Saved entries:
#####
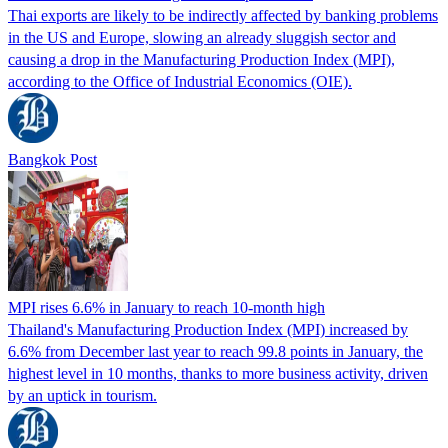
Thai exports are likely to be indirectly affected by banking problems
in the US and Europe, slowing an already sluggish sector and
causing a drop in the Manufacturing Production Index (MPI),
according to the Office of Industrial Economics (OIE).
Bangkok Post
MPI rises 6.6% in January to reach 10-month high
Thailand's Manufacturing Production Index (MPI) increased by
6.6% from December last year to reach 99.8 points in January, the
highest level in 10 months, thanks to more business activity, driven
by an uptick in tourism.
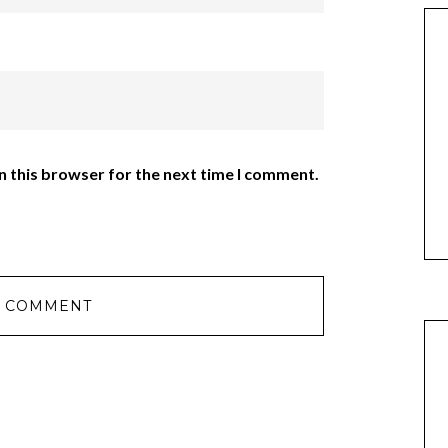
n this browser for the next time I comment.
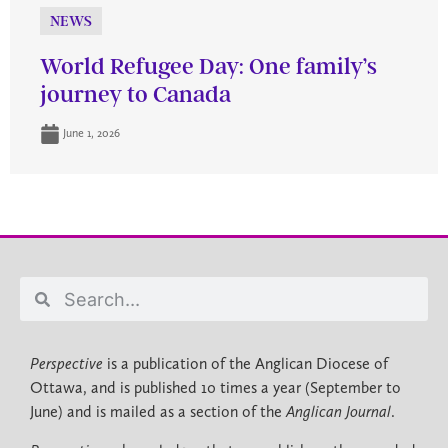
NEWS
World Refugee Day: One family’s
journey to Canada
June 1, 2026
Perspective
is a publication of the Anglican Diocese of
Ottawa, and is published 10 times a year (September to
June) and is mailed as a section of the
Anglican Journal
.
#####
## Task to carry out
Which lines run from the one containing "journey to Canada" to the end of the entries above? Print them exactly, both ends included, and nothing else.

## Output of the exercise
journey to Canada
June 1, 2026
Perspective
is a publication of the Anglican Diocese of
Ottawa, and is published 10 times a year (September to
June) and is mailed as a section of the
Anglican Journal
.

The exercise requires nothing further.